In the UK Tesco is cutting back its investment in opening stores and instead concentrating on expanding its multichannel capabilities. For Tesco, this means more than strengthening its online presence. Rather, the UK’s largest retailer is determined to leverage the interaction between digital and physical retailing to build its relationship with UK consumers. But can this deeper relationship translate to a sales lift at Tesco’s struggling large-format stores? Katy Askew reports.

Tesco is the UK’s largest online retailer with 1.6m registered online customers. The company launched its online channel, tesco.com, in 1996 and now generates online food sales of GBP2.5bn (US$4.2bn) annually in the country.

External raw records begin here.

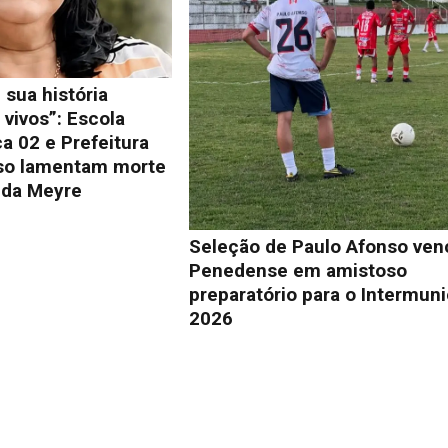
 sua história
vivos”: Escola
a 02 e Prefeitura
so lamentam morte
lda Meyre
Seleção de Paulo Afonso ven
Penedense em amistoso
preparatório para o Intermuni
2026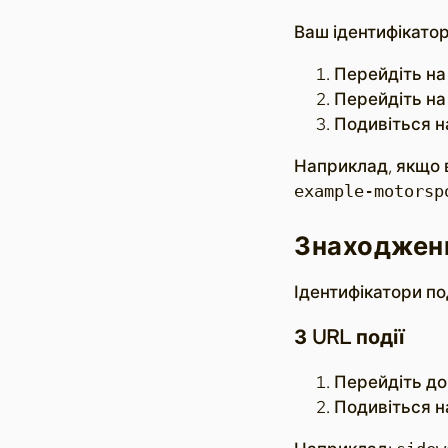
Ваш ідентифікатор
Перейдіть н
Перейдіть на
Подивіться н
Наприклад, якщо
example-motorsp
Знаходженн
Ідентифікатори по
З URL події
Перейдіть до 
Подивіться на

In contrast to the online operations of a number of Tesco’s rivals, tesco.com also turns a profit, the group revealed at its investor day yesterday (25 February). For the first time ever, Tesco management confirmed it’s online operations generate EBIT of GBP127m, giving a profit margin just north of 5%.

The key to tesco.com’s profitability is its efficient packing and delivery model, Tesco multichannel director Robin Terrell told analysts. “Tesco has developed a highly efficient picking model… we pick from 300 locations… with excellent delivery drop densities.”

Tesco.com sales are benefiting from the incremental growth of online retailing as consumers increasingly place orders for their weekly shop over the internet.

According to IGD, a research firm, UK online grocery sales totalled GBP6.5bn in 2013. Online grocery sales are expected to more than double in value, rising 124%, to nearly GBP15bn by 2018, IGD forecasts.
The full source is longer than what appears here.